Additionally, NSRs will self-regulate, i.e. update or change their approach only if errors continue. Once you find the correct answer or approach, you stop chasing new approaches, become trapped in successful approaches, and become overloaded. This is probably what LLMS needs. Once a model reaches the scaling limit, techniques that enhance inference rather than chasing size become essential.

Goldilocks algorithm: So, should we abandon the PSR completely and go to the NSR itself? The answer lies in the way we raise our children, although we are sorry to bring the analogy of parenting again. Parents who use too much negativity (NSR) in their children will be traumatized for life. There's no opposite productivity either. That is, parents who have no old children at all (modern approach), always positive (PSR), raising vulnerable snowflakes and unfortunate adults who will fight for life. As the Buddha said, the correct way is the middle path. In fact, it was something researchers found at LLM.
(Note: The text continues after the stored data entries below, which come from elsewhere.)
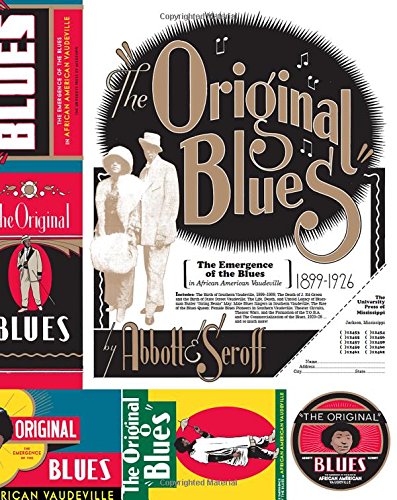 Identify the location of dish. This screenshot has width=397, height=500. (x=325, y=280). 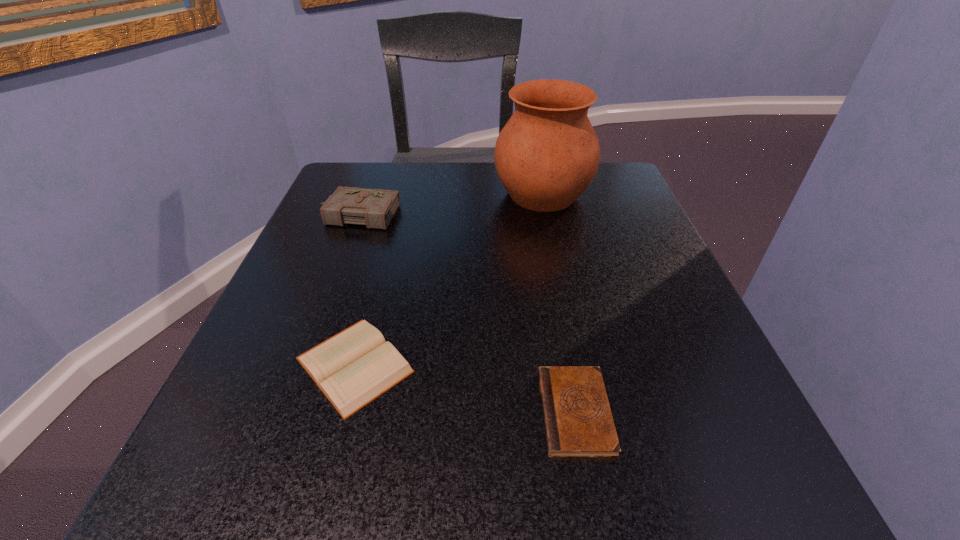 Locate an element on the screen. the tallest object is located at coordinates (547, 154).

In order to click on the farthest diary in this screenshot , I will do `click(375, 208)`.

You are a GUI agent. You are given a task and a screenshot of the screen. Output one action in this format:
    pyautogui.click(x=<x>, y=<y>)
    Task: Click on the second tallest object
    Image resolution: width=960 pixels, height=540 pixels.
    Given the screenshot: What is the action you would take?
    [375, 208]

You are a GUI agent. You are given a task and a screenshot of the screen. Output one action in this format:
    pyautogui.click(x=<x>, y=<y>)
    Task: Click on the second shortest object
    
    Given the screenshot: What is the action you would take?
    pyautogui.click(x=354, y=367)

The height and width of the screenshot is (540, 960). In order to click on the shortest diary in this screenshot , I will do `click(578, 422)`.

This screenshot has height=540, width=960. In order to click on the shortest object in this screenshot , I will do `click(578, 422)`.

This screenshot has height=540, width=960. I want to click on free location located on the front of the tallest object, so click(566, 313).

The image size is (960, 540). In order to click on vacant space located on the front of the third shortest object in this screenshot , I will do `click(304, 354)`.

The image size is (960, 540). I want to click on blank area located 0.100m on the right of the third tallest object, so click(486, 365).

At what (x,y) coordinates should I click in order to perform the action: click on blank space located 0.360m on the spine side of the rightmost diary. Please return your answer as a coordinate pair (x, y). This screenshot has height=540, width=960. Looking at the image, I should click on (265, 412). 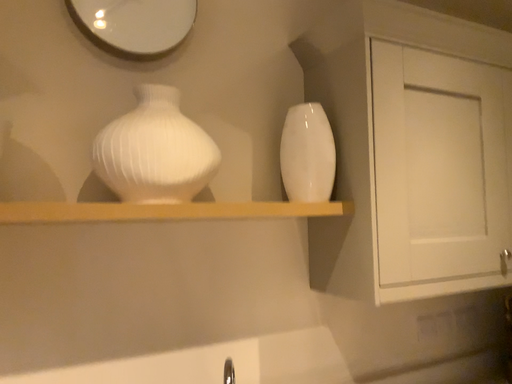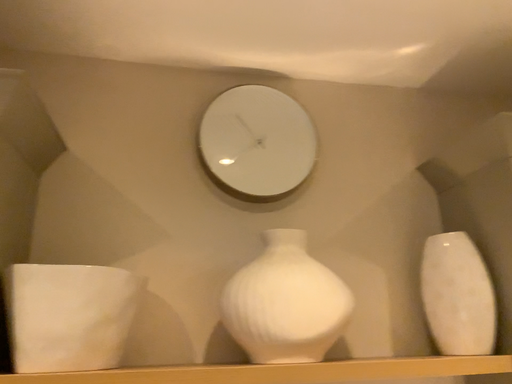 Question: Which way did the camera rotate in the video?

Choices:
 (A) rotated left
 (B) rotated right

Answer: (A) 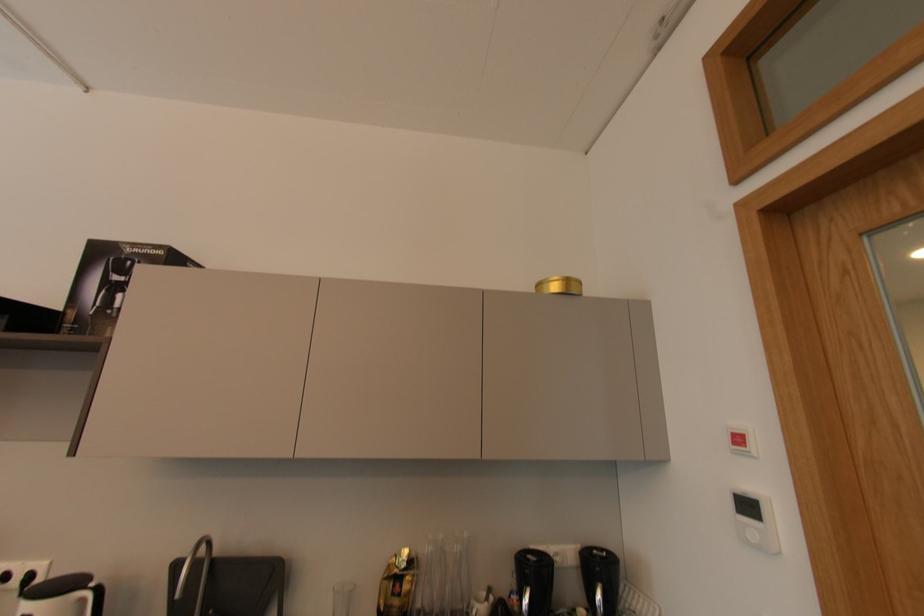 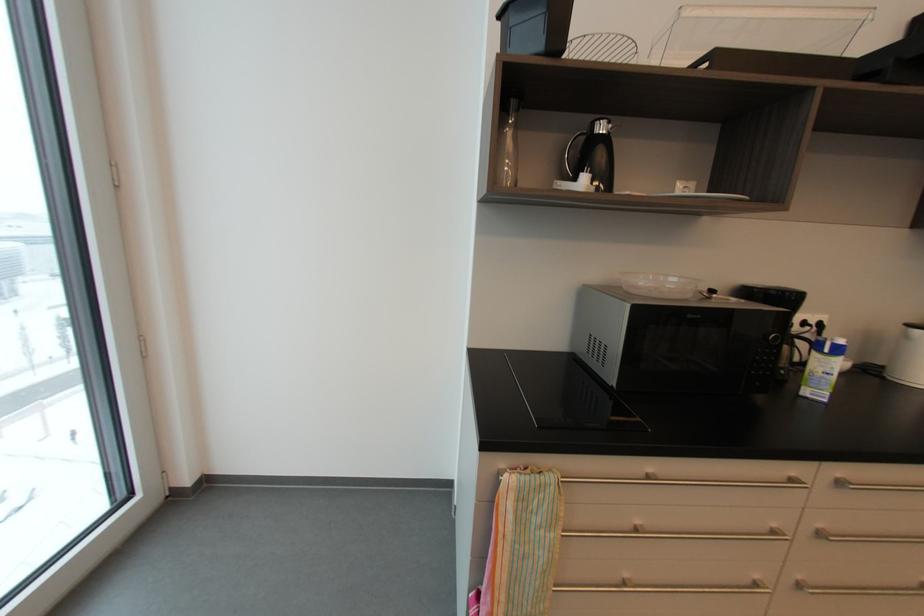 Question: The images are taken continuously from a first-person perspective. In which direction are you moving?

Choices:
 (A) Left
 (B) Right
 (C) Forward
 (D) Backward

Answer: (A)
PSR improves path @1, but if there are fewer variables, path @k will deteriorate and “k” will increase. The opposite applies to NSR. This means that a large “k” value is better, but a small “k” value can cause poor performance. Therefore, the researchers propose an intermediate pathway: “a simple weighted combination of PSR and NSR,” “enable the model to learn from both the correct and incorrect samples.” They call this proposed weighted reinforce. This is a balanced purpose that quiets the enthusiasm of the PSR while simultaneously amplifying the NSR. The results are promising as such models are superior to PPO and GRPO by maintaining diversity and accuracy.
So, what does NSR teach you about effective machine learning? a lot. First and foremost, it rejects more Western ideas from LLMS. That is, it does not necessarily require more data to train the model better. Something like Sam Altman is preaching while seeking over a trillion dollars to create an AGI. There is no need to inject new behavior into the model, especially if the base model is strong. All you need to do is improve your existing knowledge and modify the training parameters to improve the performance of your model. W-Reinforce offers a simple, open source alternative to complex reinforcement learning pipelines.
This is not without challenges. NSR falls into extended training without PSR to keep things under control. Second, it works best when the final result is objective and verifiable, like mathematics or code. Additionally, a lot of work needs to be done to understand the impact of NSR on weak models, or the practicality of LLM training.
Despite these, this is a new idea and opens the door to humanity. We have to get into it to understand better ways of machine learning so that we can create better AI. And who knows what else? The fate of AI and human progress depend on it.